Zipper, who has been researching the field of evolutionary algorithms for over a decade, was mainly involved in the fields of games such as poker, backgammon, war games using tanks and more. But now he seeks to repay a debt to biology that provided the evolutionary principle, and with it to solve problems in bioinformatics such as predicting repetitive motifs in RNA. He does this through his colleague in the department, Dr. Danny Barash, who specializes in bioinformatics.
"We developed an algorithm in the evolutionary way that seeks to discover what is common between humans and mice, this is an important field because many of the experiments on new drugs are first performed on mice. We developed an algorithm and submitted an article describing it to one of the leading magazines in the field. We started from biology, implemented the algorithms on the computer and returned to biology.

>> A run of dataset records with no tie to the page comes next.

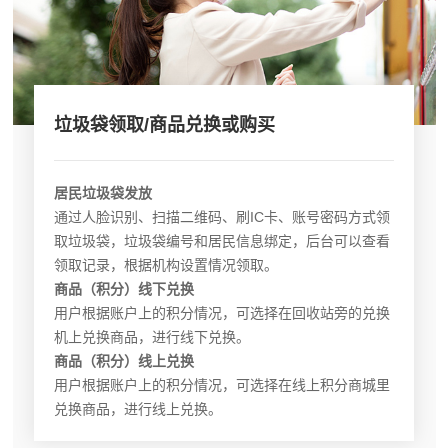
垃圾袋领取/商品兑换或购买
居民垃圾袋发放
通过人脸识别、扫描二维码、刷IC卡、账号密码方式领
取垃圾袋，垃圾袋编号和居民信息绑定，后台可以查看
领取记录，根据机构设置情况领取。
商品（积分）线下兑换
用户根据账户上的积分情况，可选择在回收站旁的兑换
机上兑换商品，进行线下兑换。
商品（积分）线上兑换
用户根据账户上的积分情况，可选择在线上积分商城里
兑换商品，进行线上兑换。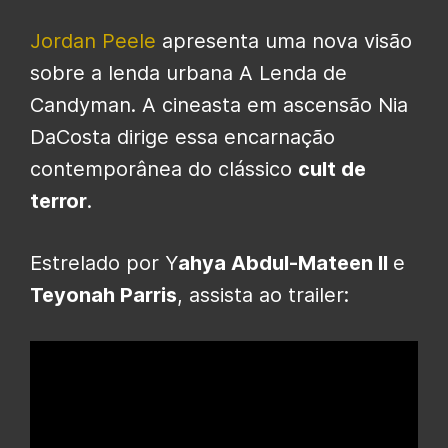
Jordan Peele
apresenta uma nova visão
sobre a lenda urbana A Lenda de
Candyman. A cineasta em ascensão Nia
DaCosta dirige essa encarnação
contemporânea do clássico
cult de
terror
.
Estrelado por Y
ahya Abdul-Mateen II
e
Teyonah Parris
, assista ao trailer: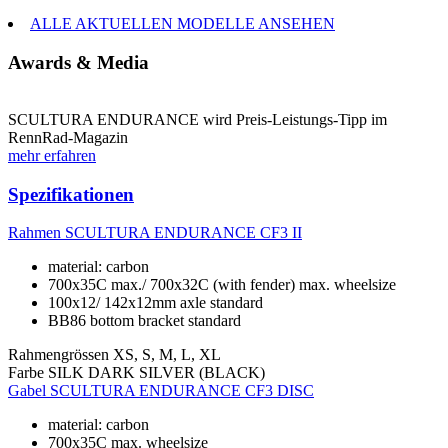
ALLE AKTUELLEN MODELLE ANSEHEN
Awards & Media
SCULTURA ENDURANCE wird Preis-Leistungs-Tipp im
RennRad-Magazin
mehr erfahren
Spezifikationen
Rahmen
SCULTURA ENDURANCE CF3 II
material: carbon
700x35C max./ 700x32C (with fender) max. wheelsize
100x12/ 142x12mm axle standard
BB86 bottom bracket standard
Rahmengrössen
XS, S, M, L, XL
Farbe
SILK DARK SILVER (BLACK)
Gabel
SCULTURA ENDURANCE CF3 DISC
material: carbon
700x35C max. wheelsize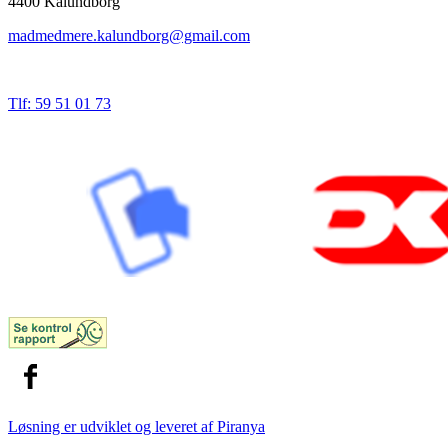
4400 Kalundborg
madmedmere.kalundborg@gmail.com
Tlf: 59 51 01 73
Løsning er udviklet og leveret af
Piranya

For the scientific article, on the Ben Gurion University website

To the competition site

4 תגובות

  1. for what? Ask those who repent, they will pull an answer out of their sleeve.
    How life was created for the first time - Darwin does not explain because he lacked the necessary knowledge at the time. Today there are plausible theories for this, but it is also irrelevant. He explained the mechanism that makes these changes possible and that is enough.

  2. Lovely, but I understand that Darwin was only right about a section, important as it may be but still only a section, of the full range of life. Anyone who thinks that Darwin can explain how life was created and what he lives for is a rather shallow film.